According to a report released last year by the International Energy Agency, China is currently home to over 97% of the globe’s production of silicon wafers.
For Beijing, pursuing scientific and technological self-sufficiency is imperative amid the growing tensions with Washington. China’s president, Xi Jinping, called in March for the country to seek “high-quality growth” and to embrace “development guided by innovation”, while the Chinese Communist Party is increasing oversight through a major revamp of state institutions. In clamping down on exports of its top technologies, such as photovoltaic technology, rare earths, intelligent vehicles and biotech, China is protecting its privileged position, by hindering progress in these industries in locations such as the U.S., the EU and India, which is also out to reduce its dependence on the country.

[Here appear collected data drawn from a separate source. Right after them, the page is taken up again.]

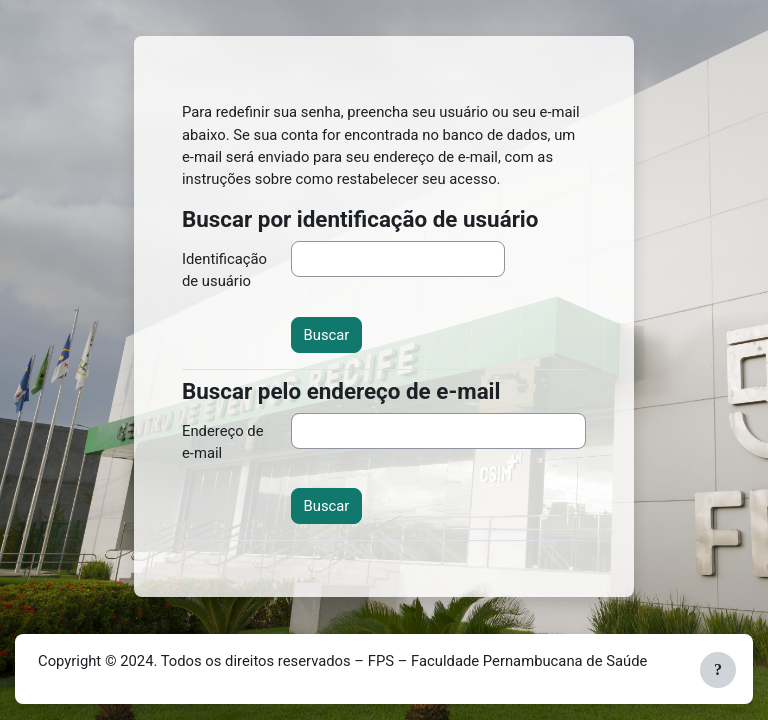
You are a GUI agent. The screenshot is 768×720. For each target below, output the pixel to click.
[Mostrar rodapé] (718, 670)
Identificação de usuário (224, 270)
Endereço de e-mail (223, 442)
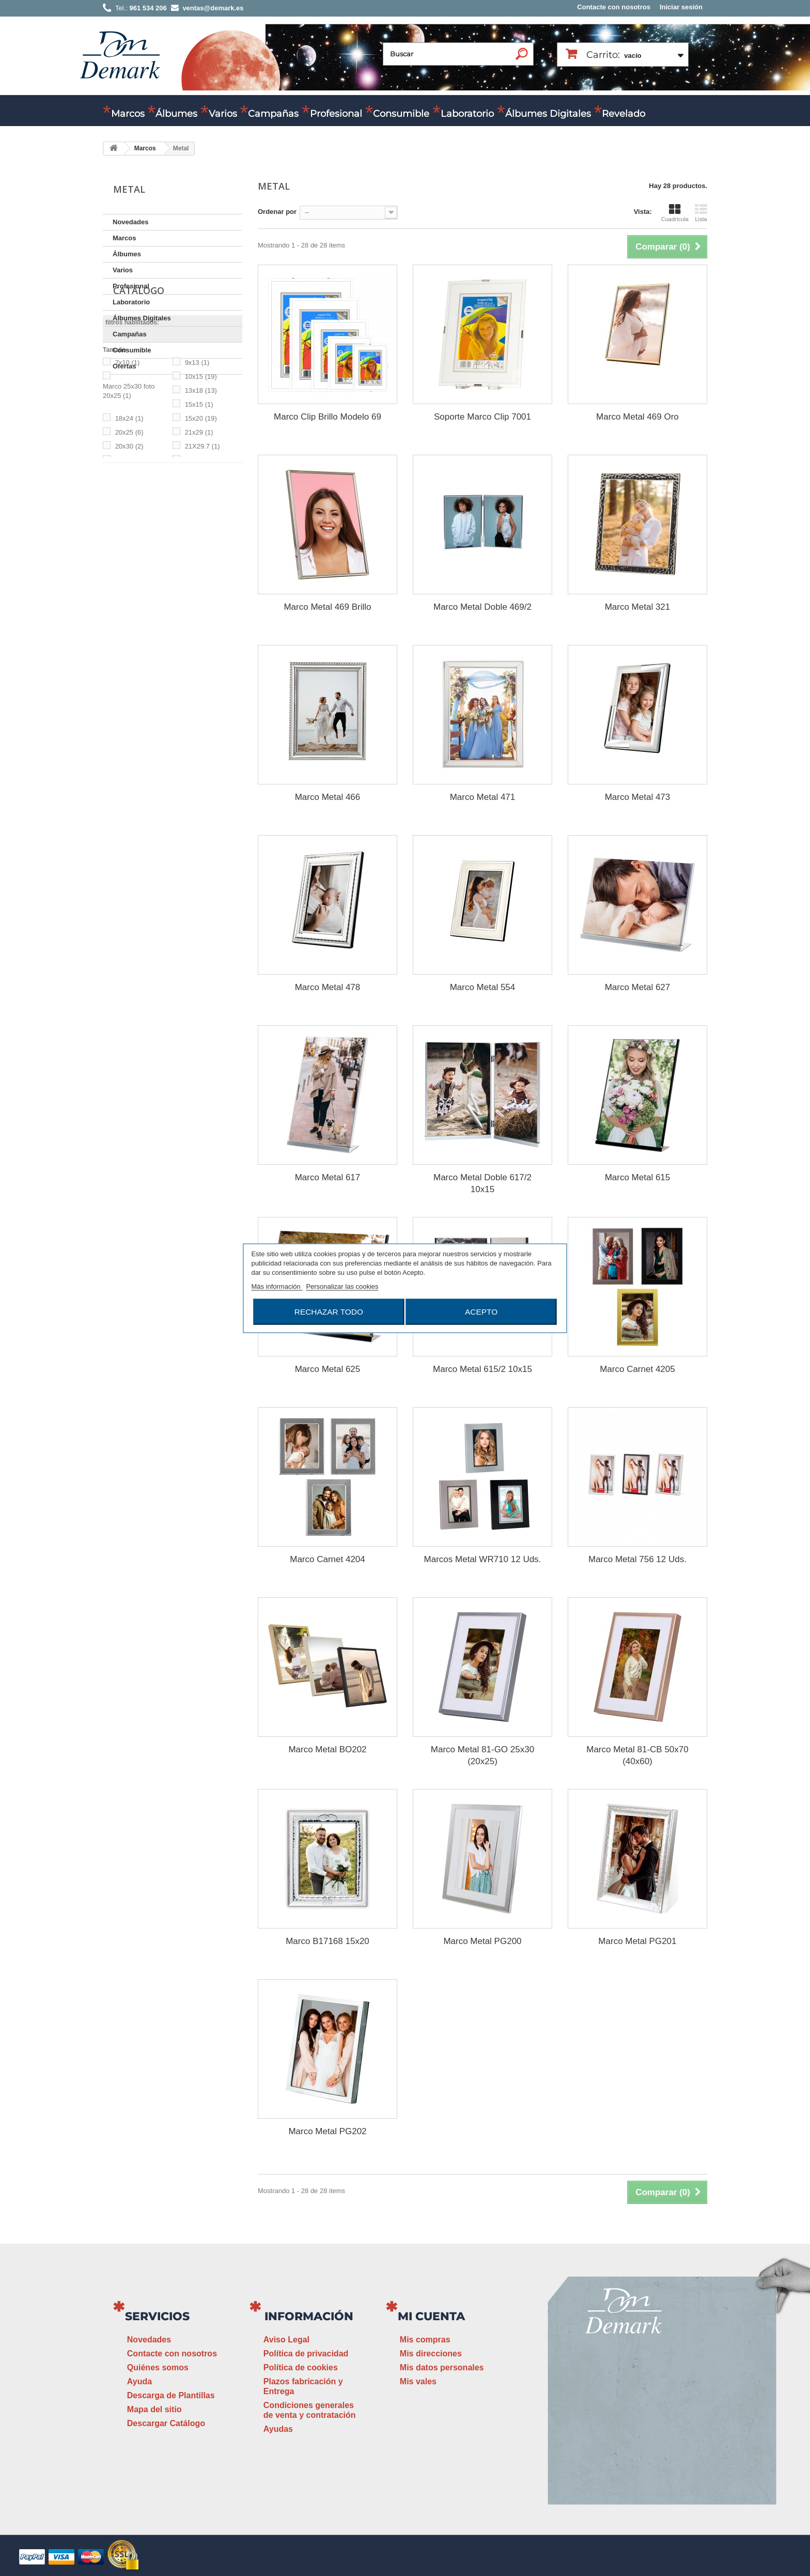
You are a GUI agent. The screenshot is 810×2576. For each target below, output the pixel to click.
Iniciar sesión (681, 7)
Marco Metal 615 (638, 1177)
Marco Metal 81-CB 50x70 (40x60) (637, 1755)
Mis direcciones (431, 2353)
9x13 (197, 475)
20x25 (129, 545)
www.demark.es (637, 2451)
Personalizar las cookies (342, 1286)
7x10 (127, 475)
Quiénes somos (158, 2367)
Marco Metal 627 (638, 987)
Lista (701, 213)
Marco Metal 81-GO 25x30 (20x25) (482, 1755)
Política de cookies (300, 2367)
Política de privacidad (306, 2353)
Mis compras (425, 2339)
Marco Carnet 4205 (637, 1369)
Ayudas (278, 2429)
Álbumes (176, 113)
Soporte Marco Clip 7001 (482, 417)
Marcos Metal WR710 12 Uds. (482, 1559)
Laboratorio (467, 113)
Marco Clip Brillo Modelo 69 (327, 417)
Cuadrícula (675, 213)
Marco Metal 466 (328, 797)
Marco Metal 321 (638, 607)
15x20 (201, 531)
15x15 (199, 517)
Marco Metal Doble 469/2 (482, 607)
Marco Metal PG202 (327, 2131)
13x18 (201, 503)
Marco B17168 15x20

Another major technology that is set for inclusion on China’s restricted and banned list is the LiDAR laser radar system, which is essential to the production of autonomous and intelligent vehicles. At present, Chinese companies have a 58% market share in the sector, according to a study by the Chinese consultancy AlixPartners. Beijing is also considering prohibiting the export of technology necessary for manufacturing high-performance magnets, which are made using rare earths like neodymium and samarium-cobalt. When it comes to rare earths — a group of 17 chemical elements that are present in most everyday electronic devices and are crucial to the manufacture of electric vehicles, wind turbines and sophisticated weapons — China is in a position of complete dominance: it accounts for 85% of worldwide production.